Part 1 of 3

The Visit at Dawn

Before dawn, Crito is already seated beside the sleeping philosopher. The ship from Delos is almost here.

Summary

The cell is dark, and Crito has been sitting beside Socrates in silence. He did not want to wake him — the philosopher's ability to sleep peacefully with execution three days away is, Crito says, the most astonishing thing he has ever seen. When Socrates wakes he is unsurprised; he knew Crito was there. He is also, in the first lines of the dialogue, demonstrably unhurried. He asks what time it is. He asks why the guard let Crito in. He asks how long Crito has been sitting there. He is in no danger of being overcome by the urgency that has driven his friend across the city before dawn.

The news is that the ship from Delos — whose arrival signals the day of execution — is close. People coming from Sunium have seen it there; it will probably dock tomorrow. When it does, the sentence must be carried out. Crito has come precisely because there is still, barely, time. He has money ready. He has foreign friends who will receive Socrates and keep him safe. He has thought through everything except Socrates's consent, which he has come to collect.

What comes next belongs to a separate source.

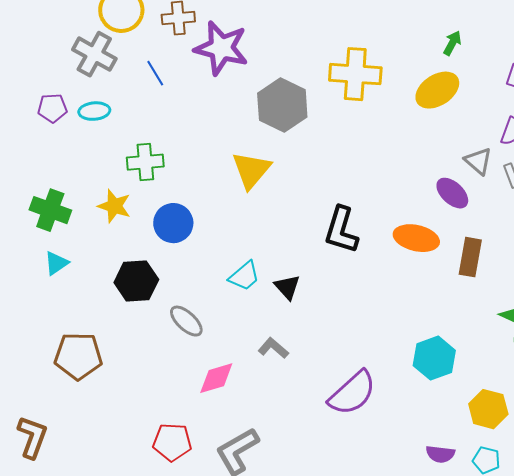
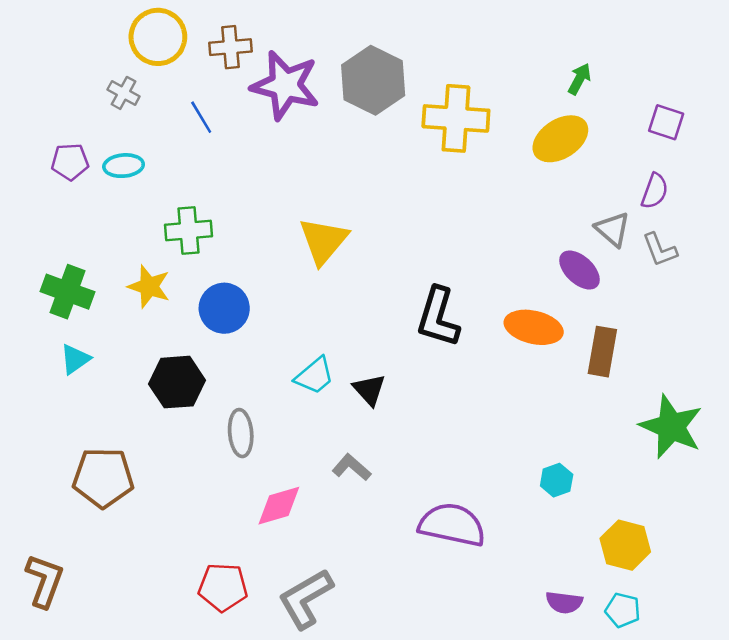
gray cross: (94, 54) -> (124, 93), size x0.6
gray hexagon: (282, 105) -> (373, 80), moved
gray ellipse: (186, 321) -> (241, 433), turned 42
cyan hexagon: (434, 358) -> (557, 480), size x0.6
purple semicircle: (352, 393) -> (452, 525), turned -126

Socrates listens and then demurs on the timing. Last night — or just now, he corrects himself — he had a dream. A beautiful woman in white appeared and spoke a line from Homer: "on the third day from now you shall arrive in fertile Phthia." He takes this as a sign the ship will not arrive until the day after tomorrow, giving him a day still to live. Crito thinks the dream is strange. Socrates finds the meaning clear enough. He is not afraid. At his age he should not be. Crito observes that plenty of old men facing death are still afraid. Socrates concedes the point — and asks what Crito actually came to say.